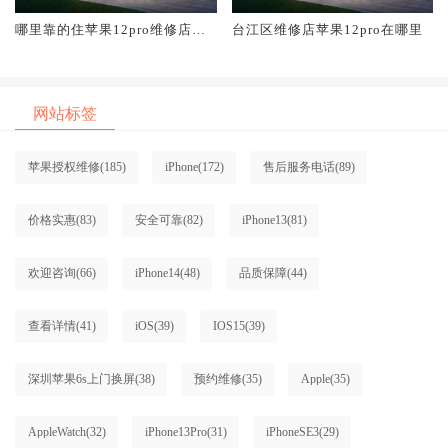
哪里靠的住苹果12pro维修店台
台江区维修店苹果12pro在哪里
江区
网站标签
苹果授权维修
(185)
iPhone
(172)
售后服务电话
(89)
价格实惠
(83)
安全可靠
(82)
iPhone13
(81)
欢迎咨询
(66)
iPhone14
(48)
品质保障
(44)
查看详情
(41)
iOS
(39)
IOS15
(39)
深圳苹果6s上门换屏
(38)
预约维修
(35)
Apple
(35)
AppleWatch
(32)
iPhone13Pro
(31)
iPhoneSE3
(29)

---+---

What to work on
With the pictures dropped, give every entry above again exactly.

Reply to the task
哪里靠的住苹果12pro维修店台
台江区维修店苹果12pro在哪里
江区
网站标签
苹果授权维修
(185)
iPhone
(172)
售后服务电话
(89)
价格实惠
(83)
安全可靠
(82)
iPhone13
(81)
欢迎咨询
(66)
iPhone14
(48)
品质保障
(44)
查看详情
(41)
iOS
(39)
IOS15
(39)
深圳苹果6s上门换屏
(38)
预约维修
(35)
Apple
(35)
AppleWatch
(32)
iPhone13Pro
(31)
iPhoneSE3
(29)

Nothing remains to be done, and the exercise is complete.